The collaboration between sponsor and CRO is particularly close in drug development. CROs often take over the entire clinical study program—from protocol development and ethics and regulatory submissions to monitoring, data management, and statistics. In this context, a trend toward strategic alliance models has developed, in which the CRO and sponsor collaborate on a long-term basis across multiple studies, which increases knowledge transfer efficiency and reduces costs.
Frequently Asked Questions
How long does drug development take on average?
On average, 10 to 15 years pass from drug discovery to marketing authorization. Clinical development alone typically takes 6 to 10 years. Accelerated procedures such as Fast Track, Breakthrough Therapy (FDA), or PRIME (EMA) can significantly shorten the process for medicinal products with high medical need.
What is the difference between a biologic and a chemically synthesized drug?

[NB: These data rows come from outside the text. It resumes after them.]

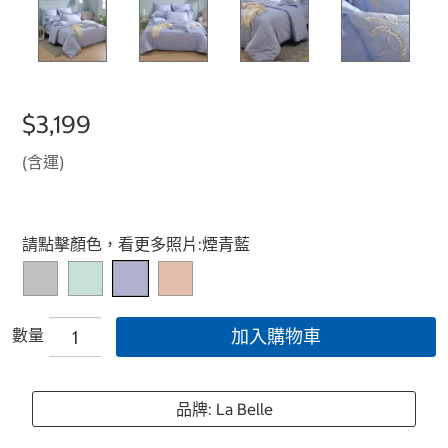
$3,199
(含運)
Select product
請點擊顏色，看更多照片:
煙青藍
數量
加入購物車
品牌: La Belle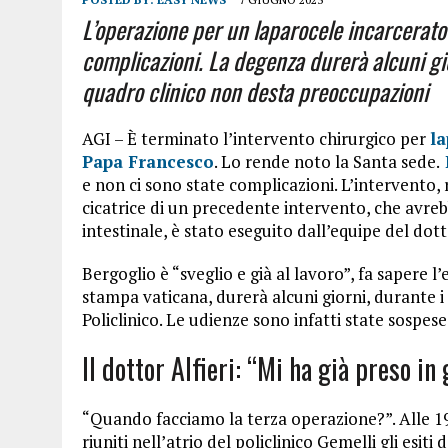
L’operazione per un laparocele incarcerato
complicazioni. La degenza durerà alcuni giorn
quadro clinico non desta preoccupazioni
AGI – È terminato l’intervento chirurgico per
la
Papa Francesco
. Lo rende noto la Santa sede.
e non ci sono state complicazioni. L’intervento, 
cicatrice di un precedente intervento, che avreb
intestinale, è stato eseguito dall’equipe del dot
Bergoglio è “sveglio e già al lavoro”, fa sapere 
stampa vaticana, durerà alcuni giorni, durante i 
Policlinico. Le udienze sono infatti state sospes
Il dottor Alfieri: “Mi ha già preso in 
“Quando facciamo la terza operazione?”. Alle 19.3
riuniti nell’atrio del policlinico Gemelli gli esit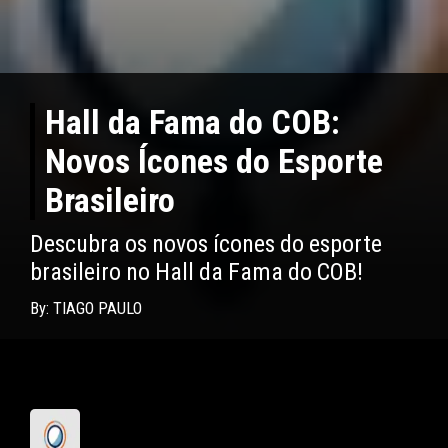
Hall da Fama do COB:
Novos Ícones do Esporte
Brasileiro
Descubra os novos ícones do esporte
brasileiro no Hall da Fama do COB!
By: TIAGO PAULO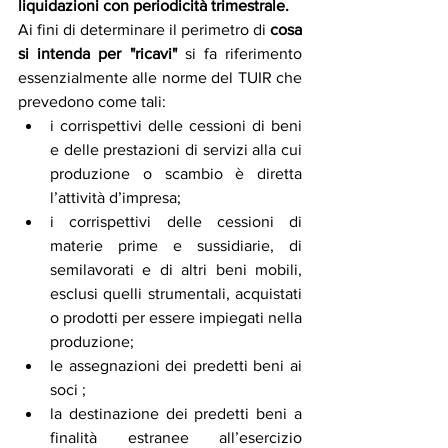
liquidazioni con periodicità trimestrale.
Ai fini di determinare il perimetro di
 cosa 
si intenda per "ricavi" 
si fa riferimento 
essenzialmente alle norme del TUIR che 
prevedono come tali:
i corrispettivi delle cessioni di beni 
e delle prestazioni di servizi alla cui 
produzione o scambio è diretta 
l’attività d’impresa;
i corrispettivi delle cessioni di 
materie prime e sussidiarie, di 
semilavorati e di altri beni mobili, 
esclusi quelli strumentali, acquistati 
o prodotti per essere impiegati nella 
produzione;
le assegnazioni dei predetti beni ai 
soci ;
la destinazione dei predetti beni a 
finalità estranee all’esercizio 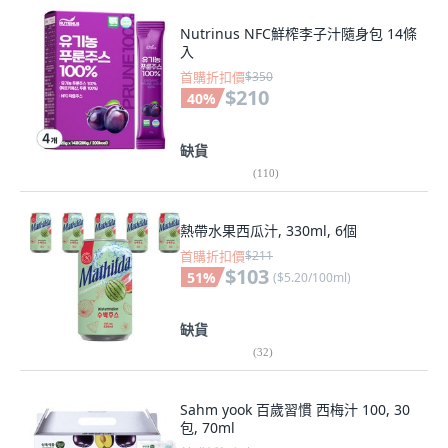
Nutrinus NFC鮮榨李子汁隨身包 14條
入
首購折扣價
$350
$210
40
%
缺貨
(
110
)
熱帶水果西瓜汁, 330ml, 6個
首購折扣價
$211
$103
51
%
(
$5.20/100ml
)
缺貨
(
32
)
Sahm yook 百歲習慣 西梅汁 100, 30
包, 70ml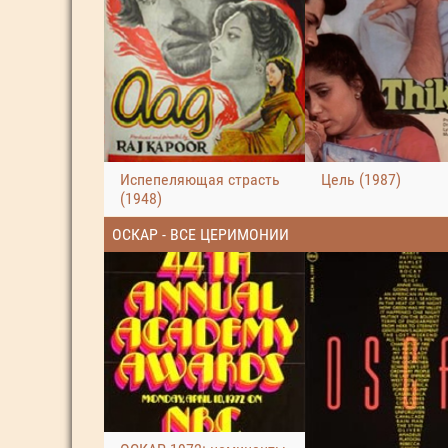
Испепеляющая страсть
Цель (1987)
(1948)
ОСКАР - ВСЕ ЦЕРИМОНИИ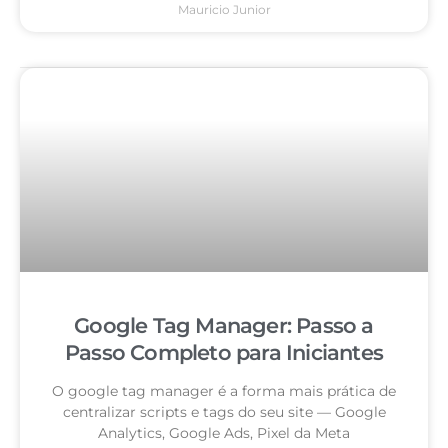
Mauricio Junior
Google Tag Manager: Passo a
Passo Completo para Iniciantes
O google tag manager é a forma mais prática de
centralizar scripts e tags do seu site — Google
Analytics, Google Ads, Pixel da Meta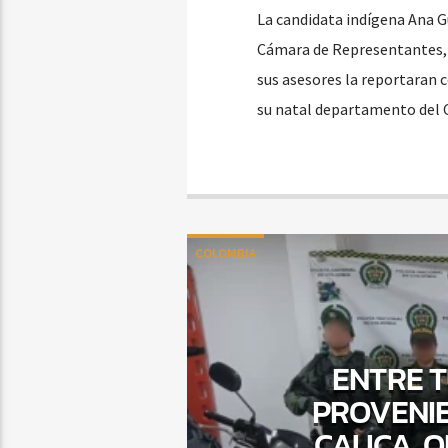
La candidata indígena Ana Gu
Cámara de Representantes, ha
sus asesores la reportaran 
su natal departamento del C
COLOMBIA
ENTRE T
PROVENIE
CAUCA, O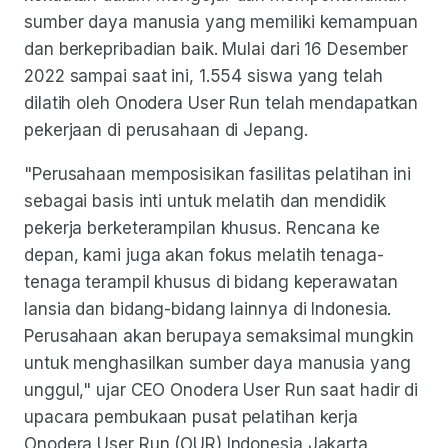
sumber daya manusia yang memiliki kemampuan
dan berkepribadian baik. Mulai dari 16 Desember
2022 sampai saat ini, 1.554 siswa yang telah
dilatih oleh Onodera User Run telah mendapatkan
pekerjaan di perusahaan di Jepang.
"Perusahaan memposisikan fasilitas pelatihan ini
sebagai basis inti untuk melatih dan mendidik
pekerja berketerampilan khusus. Rencana ke
depan, kami juga akan fokus melatih tenaga-
tenaga terampil khusus di bidang keperawatan
lansia dan bidang-bidang lainnya di Indonesia.
Perusahaan akan berupaya semaksimal mungkin
untuk menghasilkan sumber daya manusia yang
unggul," ujar CEO Onodera User Run saat hadir di
upacara pembukaan pusat pelatihan kerja
Onodera User Run (OUR) Indonesia Jakarta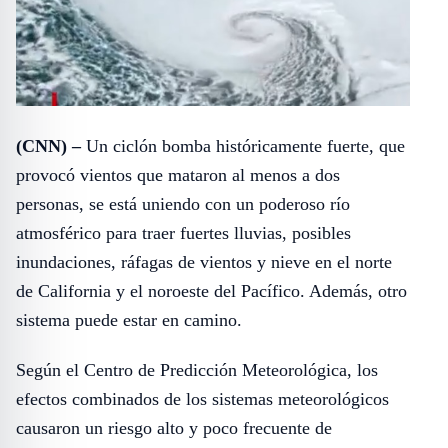
(CNN) –
Un
ciclón bomba
históricamente fuerte, que
provocó vientos que mataron al menos a dos
personas, se está uniendo con un poderoso río
atmosférico para traer fuertes lluvias, posibles
inundaciones, ráfagas de vientos y nieve en el norte
de California y el noroeste del Pacífico. Además, otro
sistema puede estar en camino.
Según el Centro de Predicción Meteorológica, los
efectos combinados de los sistemas meteorológicos
causaron un riesgo alto y poco frecuente de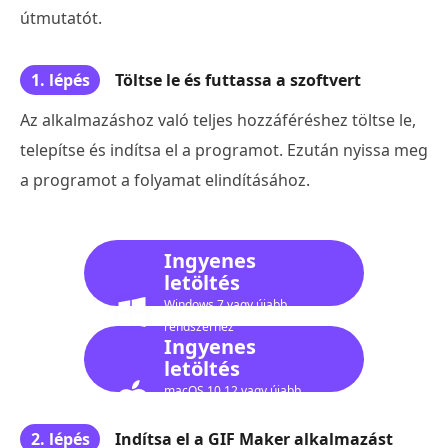
útmutatót.
1. lépés
Töltse le és futtassa a szoftvert
Az alkalmazáshoz való teljes hozzáféréshez töltse le,
telepítse és indítsa el a programot. Ezután nyissa meg
a programot a folyamat elindításához.
Ingyenes
letöltés
Windows 7 vagy újabb
rendszerhez
Ingyenes
letöltés
macOS 10.12 vagy újabb
verzióhoz
2. lépés
Indítsa el a GIF Maker alkalmazást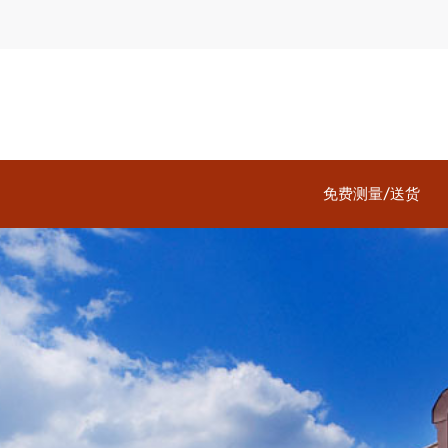
免费测量/送货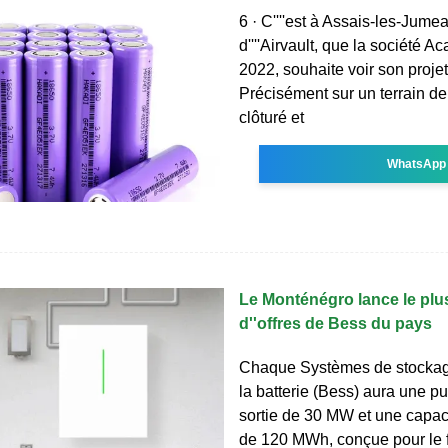
6 · C''''est à Assais-les-Jume
d''''Airvault, que la société A
2022, souhaite voir son projet
Précisément sur un terrain de
clôturé et
WhatsApp
Le Monténégro lance le plu
d''offres de Bess du pays
Chaque Systèmes de stockage
la batterie (Bess) aura une p
sortie de 30 MW et une capac
de 120 MWh, conçue pour le 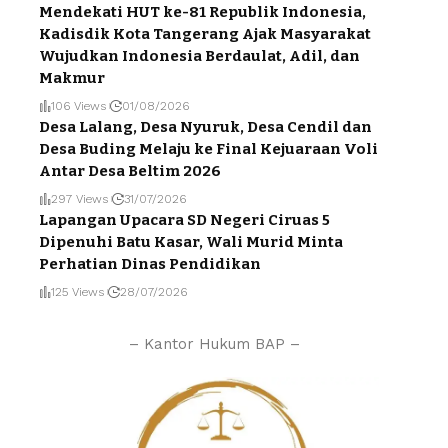
Mendekati HUT ke-81 Republik Indonesia,
Kadisdik Kota Tangerang Ajak Masyarakat
Wujudkan Indonesia Berdaulat, Adil, dan
Makmur
106 Views
01/08/2026
Desa Lalang, Desa Nyuruk, Desa Cendil dan
Desa Buding Melaju ke Final Kejuaraan Voli
Antar Desa Beltim 2026
297 Views
31/07/2026
Lapangan Upacara SD Negeri Ciruas 5
Dipenuhi Batu Kasar, Wali Murid Minta
Perhatian Dinas Pendidikan
125 Views
28/07/2026
– Kantor Hukum BAP –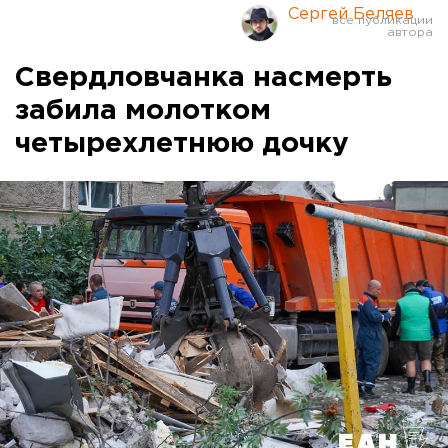
Сергей Беляев
Свердловчанка насмерть
забила молотком
четырехлетнюю дочку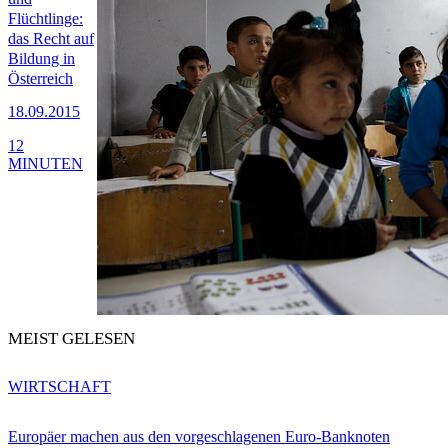
Flüchtlinge:
das Recht auf
Bildung in
Österreich
18.09.2015
12
MINUTEN
MEIST GELESEN
WIRTSCHAFT
Europäer machen aus den vorgeschlagenen Euro-Banknoten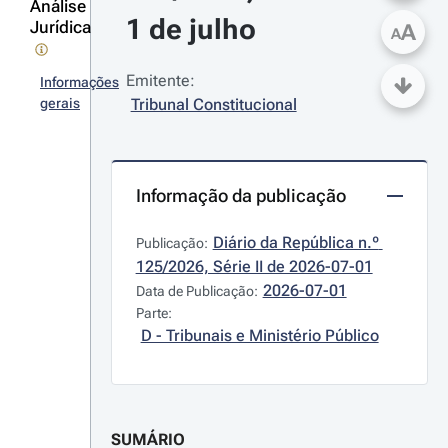
Análise
1 de julho
Jurídica
A
A
Emitente:
Informações
gerais
Tribunal Constitucional
Informação da publicação
Diário da República n.º 
Publicação:
125/2026, Série II de 2026-07-01
2026-07-01
Data de Publicação:
Parte:
D - Tribunais e Ministério Público
SUMÁRIO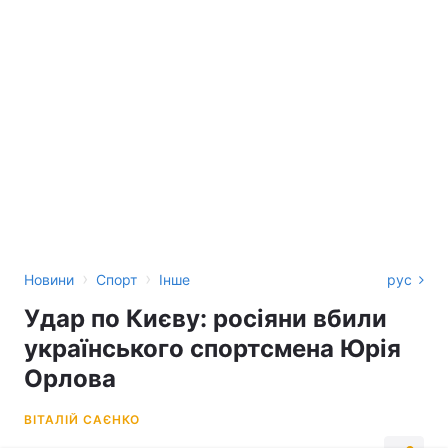
›
›
Новини
Спорт
Інше
рус
Удар по Києву: росіяни вбили
українського спортсмена Юрія
Орлова
ВІТАЛІЙ САЄНКО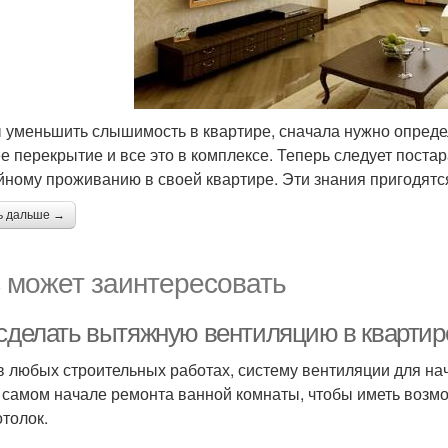
 уменьшить слышимость в квартире, сначала нужно определи
е перекрытие и все это в комплексе. Теперь следует поста
йному проживанию в своей квартире. Эти знания пригодятс
ь дальше →
 может заинтересовать
 сделать вытяжную вентиляцию в квартир
 в любых строительных работах, систему вентиляции для на
 самом начале ремонта ванной комнаты, чтобы иметь возмо
отолок.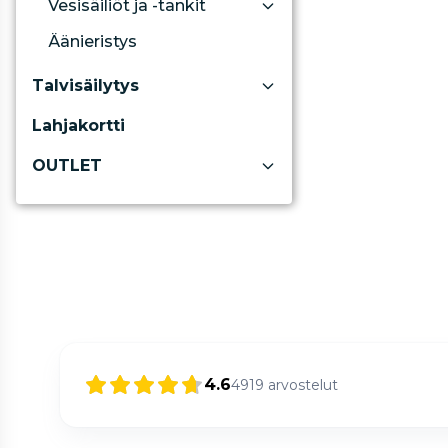
Vesisäiliöt ja -tankit
Äänieristys
Talvisäilytys
Lahjakortti
OUTLET
4.6
4919
arvostelut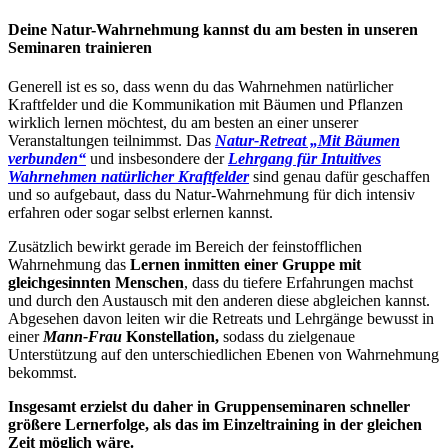
Deine Natur-Wahrnehmung kannst du am besten in unseren
Seminaren trainieren
Generell ist es so, dass wenn du das Wahrnehmen natürlicher
Kraftfelder und die Kommunikation mit Bäumen und Pflanzen
wirklich lernen möchtest, du am besten an einer unserer
Veranstaltungen teilnimmst. Das
Natur-Retreat „Mit Bäumen
verbunden“
und insbesondere der
Lehrgang für Intuitives
Wahrnehmen natürlicher Kraftfelder
sind genau dafür geschaffen
und so aufgebaut, dass du Natur-Wahrnehmung für dich intensiv
erfahren oder sogar selbst erlernen kannst.
Zusätzlich bewirkt gerade im Bereich der feinstofflichen
Wahrnehmung das
Lernen inmitten einer Gruppe mit
gleichgesinnten Menschen
, dass du tiefere Erfahrungen machst
und durch den Austausch mit den anderen diese abgleichen kannst.
Abgesehen davon leiten wir die Retreats und Lehrgänge bewusst in
einer
Mann-Frau
Konstellation,
sodass du zielgenaue
Unterstützung auf den unterschiedlichen Ebenen von Wahrnehmung
bekommst.
Insgesamt erzielst du daher in Gruppenseminaren schneller
größere Lernerfolge, als das im Einzeltraining in der gleichen
Zeit möglich wäre.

Chemically synthesized drugs (small molecules) are produced through chemical synthesis and have a clearly defined molecular structure. Biologics—such as monoclonal antibodies, growth factors, or gene therapies—are produced in living systems and are structurally more complex. This complexity places higher demands on manufacturing quality (GMP), analytics, and regulatory assessment, particularly regarding immunogenicity and biosimilar development.
What is a Phase IV clinical trial and when is it used?
Phase IV trials are clinical studies conducted after a drug has received marketing authorization. They serve to investigate long-term safety (Post-Authorisation Safety Studies, PASS), effectiveness under routine conditions, the evaluation of new indications, or the generation of data for HTA procedures. Phase IV studies can be conducted voluntarily by the sponsor or as a condition imposed by the regulatory authority.